Morris made another note.
“Look,” Grant said. “If the EPA is so concerned about John Hammond and what he’s doing why don’t you just ask him about it?”
“At the moment, we can’t,” Morris said.
“Why not?” Grant asked.
“Because we don’t have any evidence of wrongdoing,” Morris said. “But personally, I think it’s clear John Hammond is evading the law.”
“Besides amber, there are other questions.” Morris explained, “In the few past years the InGen shipped to Costa Rica three very powerful supercomputers and twenty-four automated gene sequencers – machines that work out the genetic code by themselves. InGen was obviously setting up one of the most powerful genetic engineering facilities in the world in an obscure Central American country. A country with no regulations. That kind of thing has happened before.”
There had already been cases of American bioengineering companies moving to another country so they could work without regulations and rules. The most scandalous, Morris explained, was the Biosyn rabies case.
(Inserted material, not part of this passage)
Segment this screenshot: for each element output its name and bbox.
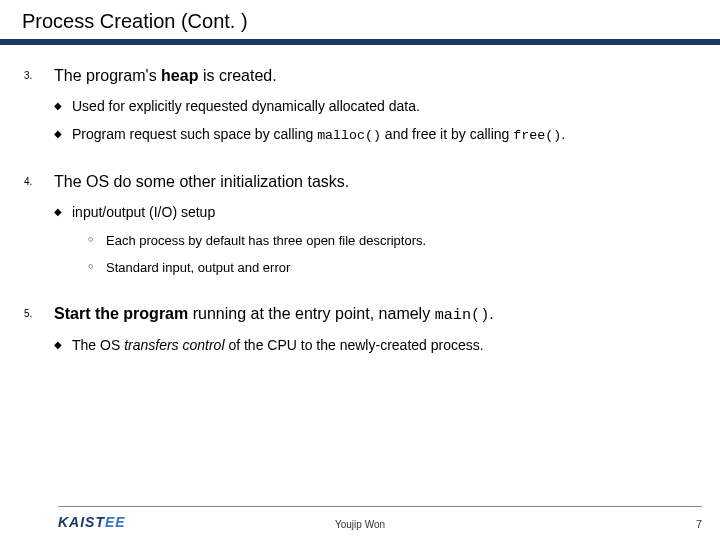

In 1986, Genetic Biosyn Corporation of Cupertino tested a bioengineered rabies vaccine on a farm in Chile. They didn’t test it. Biosyn modified the virus and you could get an infection just inhaling it.
It was outrageous. It was irresponsible. It was criminally negligent. But no action was taken against Biosyn.
“So that’s why we began our investigation of InGen,” Morris said. “About three weeks ago.”
“And what have you actually found?” Grant said.
“Not much,” Morris admitted. “When I go back to San Francisco, we’ll probably have to close the investigation.”
At the far end of the trailer, the phone rang. Ellie answered it. She said, “He’s in a meeting right now. Can he call you back?”
Morris snapped his briefcase shut and stood. “Thanks for your help,” he said.
“No problem,” Grant said.
Grant walked with Morris down the trailer to the door at the far end. Morris said, “Did Hammond ever ask for any physical materials from your site? Bones, or eggs, or anything like that?”
“No,” Grant said.
“Dr. Sattler mentioned you do some genetic work here.”
“Well, not exactly,” Grant said. “When we remove fossils that are broken or for some other reason not suitable for museum preservation, we send the bones out to a lab that grinds them up and tries to extract proteins for us. The proteins are then identified and the report is sent back to us.”
“Which lab is that?” Morris asked.
“Medical Biologic Services in Salt Lake.”
“How’d you choose them?”
“Competitive bids.”
“The lab has nothing to do with InGen?” Morris asked.
“Not that I know,” Grant said.
They came to the door of the trailer. Grant opened it, and felt the rush of hot air from outside. Morris paused to put on his sunglasses.
“One last thing,” Morris said. “Suppose InGen wasn’t really making a museum exhibit. Is there anything else they could have done with the information in the report you gave them?”
Grant laughed. “Sure. They could feed a baby hadrosaur.”
Morris laughed, too. “A baby hadrosaur. That’d be something to see. How big were they?”
“About so,” Grant said, holding his hands six inches apart. “Squirrelsize.”
“And how long before they become full-grown?”
“Three years,” Grant said. “Give or take.”
Morris held out his band. “Well, thanks again for your help.”
After Morris had left, Grant asked: “By the way, who called?”
“Oh,” Ellie said, “it was a woman named Alice Levin. She works at Columbia Medical Center. You know her?”
Grant shook his head. “No.”
“Well, it was something about identifying some remains. She wants you to call her back right away.”